Caleb Aman


  • Birthdate: March 11, 2000
  • Hometown: Williamsburg, Virginia
  • Club Teams: Williamsburg Aquatic Club and Lane 4 Aquatics
  • College: University of Wisconsin
  • Coaches: Erik Posegay, Yuri Suguiyama


  • Three-time NCAA qualifier
  • Two-time NCAA All-American
  • 2020 Olympic Trials Qualifier


Caleb Aman is a versatile swimmer, specializing in backstroke, breaststroke, and Individual Medley (IM). When asked about his success in the unique combination of backstroke and breaststroke, Caleb says  “I love swimming IM, and my weak stroke is butterfly. I had to make the middle part of IM as fast as possible.” That strategy paid off, as Aman is a three-time NCAA qualifier and 2020 Olympic Trials Qualifier.

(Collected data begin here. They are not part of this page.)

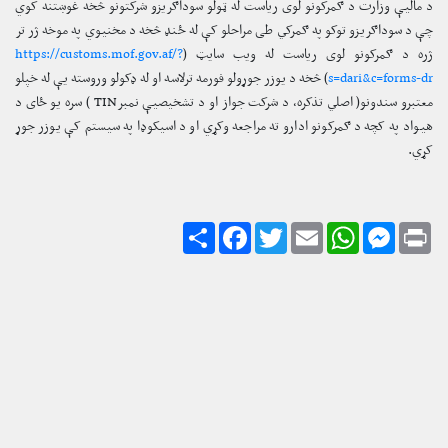
د مالیې وزارت د ګمرکونو لوی ریاست له ټولو سوداګریزو شرکتونو څخه غوښتنه کوي
چې د سوداګریزو توکو په ګمرکي طی مراحلو کې له ځنډ څخه د مخنیوي په موخه ژر تر
ژره د ګمرکونو لوی ریاست له ویب سایټ (
https://customs.mof.gov.af/?
s=dari&c=forms-dr
) څخه د یوزر جوړولو فورمه ترلاسه او له ډکولو وروسته یې له خپلو
معتبرو سندونو( اصلي تذکره، د شرکت جواز او د تشخیصیې نمبرTIN ) سره یو ځای د
هیواد په کچه د ګمرکونو ادارو ته مراجعه وکړي او د اسیکوډا په سیستم کې یوزر جوړ
کړي.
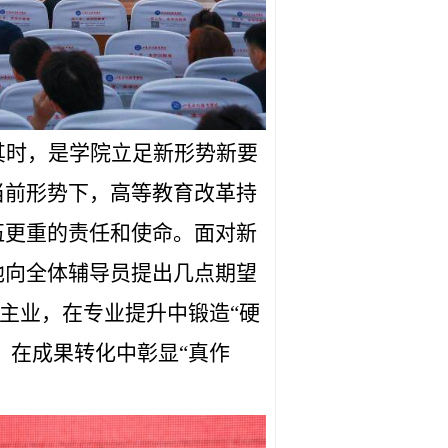
其时，是学院立足新形势新要
当前形势下，高等教育改革持
伍更重的责任和使命。面对新
他向全体辅导员提出几点期望
责主业，在专业提升中锻造“硬
，在成果转化中彰显“真作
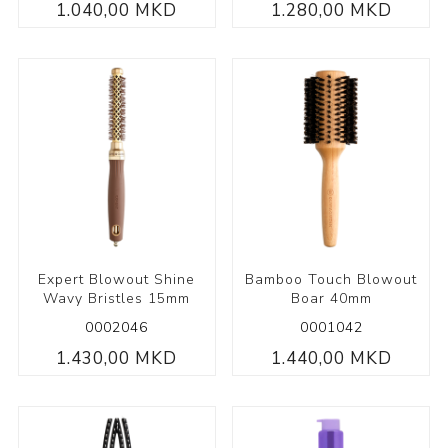
1.040,00 MKD
1.280,00 MKD
Expert Blowout Shine
Bamboo Touch Blowout
Wavy Bristles 15mm
Boar 40mm
0002046
0001042
1.430,00 MKD
1.440,00 MKD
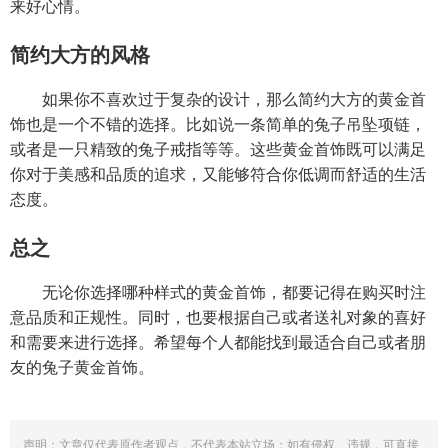
来好心情。
简约大方的风格
如果你不喜欢过于复杂的设计，那么简约大方的黄金首
饰也是一个不错的选择。比如说一条简单的兔子吊坠项链，
或者是一只精致的兔子戒指等等。这些黄金首饰既可以满足
你对于美感和品质的追求，又能够符合你低调而舒适的生活
态度。
总之
无论你选择哪种样式的黄金首饰，都要记得在购买时注
意品质和正规性。同时，也要根据自己或者送礼对象的喜好
和需要来进行选择。希望每个人都能找到最适合自己或者朋
友的兔子黄金首饰。
声明：文章仅代表原作者观点，不代表本站立场；如有侵权、违规，可直接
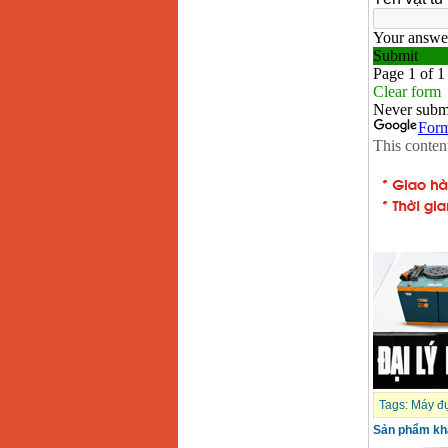
Tags:
Máy đụ
Sản phẩm kh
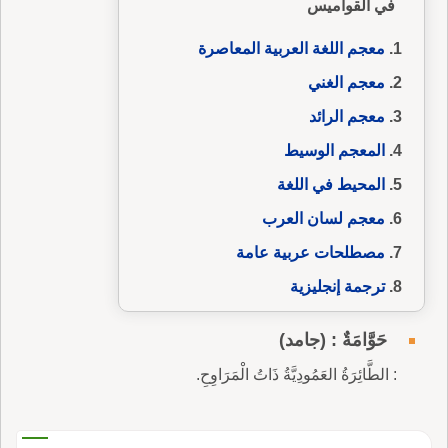
في القواميس
معجم اللغة العربية المعاصرة
معجم الغني
معجم الرائد
المعجم الوسيط
المحيط في اللغة
معجم لسان العرب
مصطلحات عربية عامة
ترجمة إنجليزية
حَوَّامَةٌ : (جامد)
: الطَّائِرَةُ العَمُودِيَّةُ ذَاتُ الْمَرَاوِحِ.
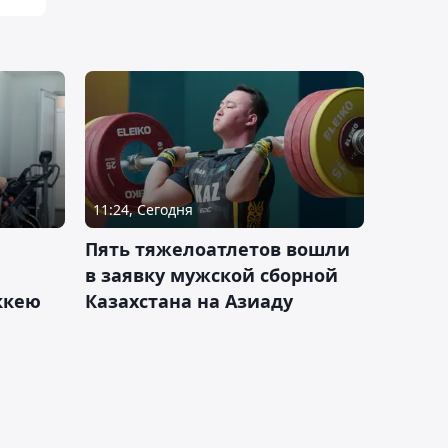
11:24, Сегодня
Пять тяжелоатлетов вошли
в заявку мужской сборной
оккею
Казахстана на Азиаду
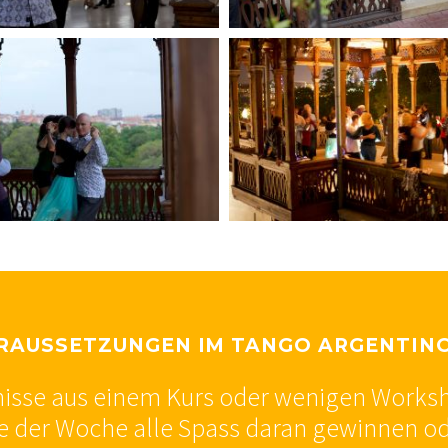
RAUSSETZUNGEN IM TANGO ARGENTIN
isse aus einem Kurs oder wenigen Worksho
fe der Woche alle Spass daran gewinnen o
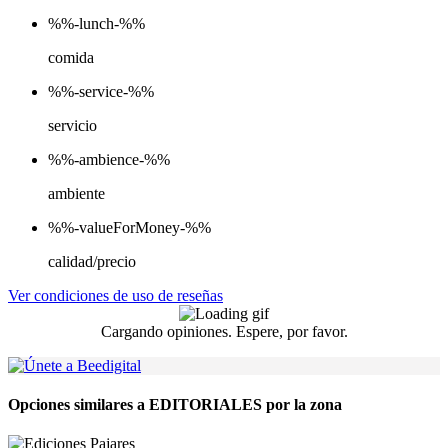
%%-lunch-%%
comida
%%-service-%%
servicio
%%-ambience-%%
ambiente
%%-valueForMoney-%%
calidad/precio
Ver condiciones de uso de reseñas
Cargando opiniones. Espere, por favor.
Opciones similares a EDITORIALES por la zona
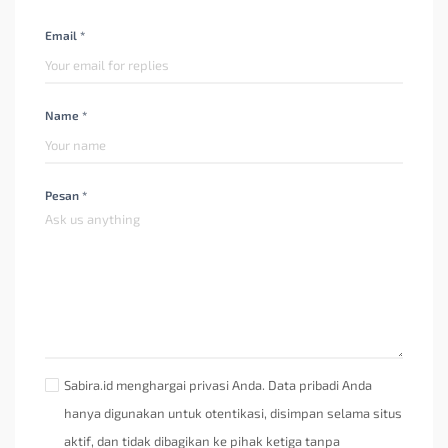
Email *
Name *
Pesan *
Sabira.id menghargai privasi Anda. Data pribadi Anda
hanya digunakan untuk otentikasi, disimpan selama situs
aktif, dan tidak dibagikan ke pihak ketiga tanpa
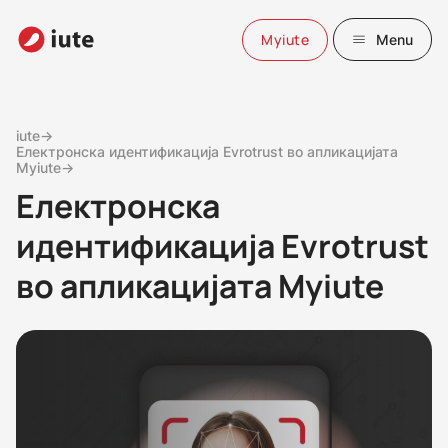
Myiute
Menu
iute→
Електронска идентификација Evrotrust во апликацијата
Myiute→
Електронска
идентификација Evrotrust
во апликацијата Myiute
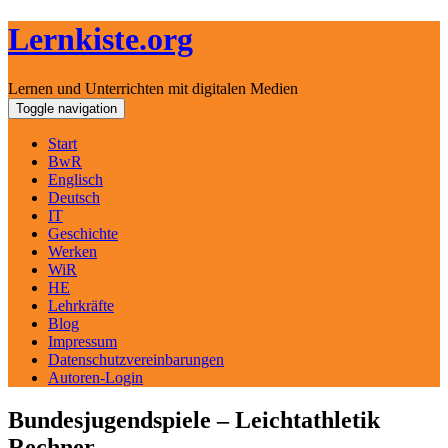
Lernkiste.org
Lernen und Unterrichten mit digitalen Medien
Skip
Toggle navigation
to
content
Start
BwR
Englisch
Deutsch
IT
Geschichte
Werken
WiR
HE
Lehrkräfte
Blog
Impressum
Datenschutzvereinbarungen
Autoren-Login
Bundesjugendspiele – Leichtathletik
Rechner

Caleb focuses on stroke technique in his Fitter & Faster camps, saying “When running stroke technique drills, you can slow it down and help each swimmer make improvements. There are a lot of elements to each stroke, and we can provide more personalized feedback to help swimmers improve that day.” He also likes to keep camps fun. “Fitter & Faster does a great job of creating a fun environment for the swimmers, which is a necessity when trying to imprint on kids.” Caleb aims for each camp participant to walk away with one or two skills they can take back to practice, and helps them understand that if they practice that skill with dedication and tenacity, they’ll improve. He says, “As an instructor, when you’re able to give a kid the right advice (in the way they can understand and implement on their own) it’s incredibly satisfying.” 


One of the best pieces of advice Caleb shares with young athletes is, “Be where your feet are. This helped me especially when I got to college and there seemed like there were a million things going on. Wherever you are, be there. If you’re at practice, focus on practice. If you are at home doing homework, focus on being a student. He says that focus in the pool is one of the most underrated elements of training, and that without focus one won’t get as much return on their training investment. He says, “You don’t necessarily need to work hard, just think harder and train with intention.”